Marchés privés

Vers une déréglementation des professions juridiques

Le rapport Attali sur la croissance préconise de faire sauter les verrous des professions juridiques, de quoi faire grincer les dents des notaires, huissiers et autres avoués aux statuts jusqu’ici très protégés.
Certaines professions juridiques sont « restées à l’abri, plus que toute autre activité économique, des transformations du monde », dénonce le rapport, pour qui les nombreux numerus clausus « freinent le développement de l’innovation et de l’emploi ».
Décision drastique, il propose la suppression des 444 avoués, officiers ministériels chargés des actes de procédure dans les cours d’appel, qui deviendraient avocats, une profession auprès de laquelle, aujourd’hui, « leur valeur ajoutée est de plus en plus difficile à justifier ».
Le rapport trouve aussi « obsolète de maintenir des restrictions à l’offre de services notariés » et propose « d’accroître massivement » le nombre d’offices, mettant fin à la limitation de leur nombre par l’Etat.
Il s’attaque aussi au monopole de certaines transactions en recommandant « d’ouvrir très largement les activités de notaire à de nouveaux professionnels entreprenants », de quoi faire saliver les cabinets d’avocats, qui se verraient bien avoir aussi accès aux juteuses transactions immobilières.
Un « rapprochement » des études de notaires et cabinets d’avocats est d’ailleurs proposé.
La commission entend faire sauter de la même manière le numerus clausus de fait des études d’huissiers, dont toute création doit être approuvée par la Chancellerie.
Au programme également: la suppression des greffiers privés auprès des tribunaux de commerce, dont les monopoles sont « de véritables rentes » et qui seraient « remplacés par des services administratifs spécialisés ».
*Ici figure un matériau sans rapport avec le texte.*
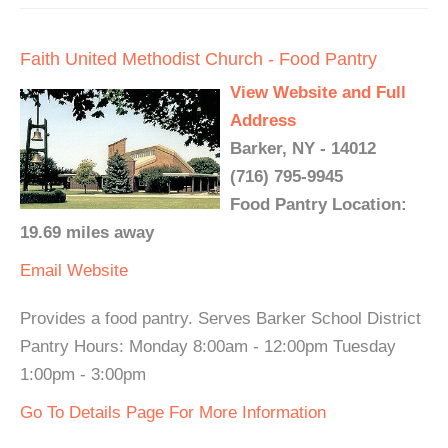
Faith United Methodist Church - Food Pantry
View Website and Full
Address
Barker, NY - 14012
(716) 795-9945
Food Pantry Location:
19.69 miles away
Email
Website
Provides a food pantry. Serves Barker School District
Pantry Hours: Monday 8:00am - 12:00pm Tuesday
1:00pm - 3:00pm
Go To Details Page For More Information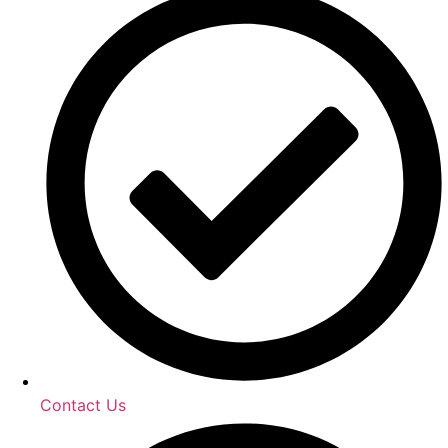
Contact Us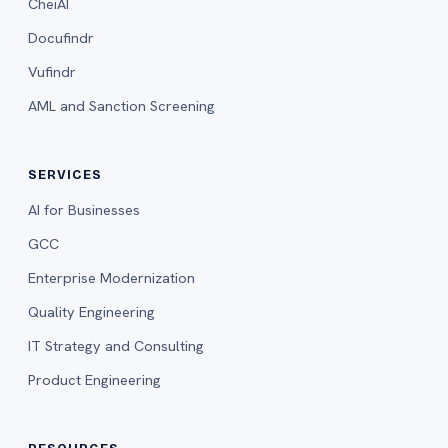
CheiAI
Docufindr
Vufindr
AML and Sanction Screening
SERVICES
AI for Businesses
GCC
Enterprise Modernization
Quality Engineering
IT Strategy and Consulting
Product Engineering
Le rapport veut aussi supprimer les numerus clausus des mandataires de procédures collectives, comme les administrateurs judiciaires ou les mandataires judiciaires, pour qu’ils exercent « au meilleur coût » leurs fonctions confiées par les tribunaux de commerce.
Idem pour le numerus clausus des avocats au Conseil d’Etat et à la Cour de Cassation.
Afin de promouvoir la faible présence internationale des cabinets d’avocats français, – seuls 0,2% d’entre eux ont plus de 50 salariés -, la commission propose de les aider à accroître leurs fonds propres en permettant à des tiers d’investir dans leur capital, mais aussi dans celui des cabinets d’experts comptables et de commissaires aux comptes.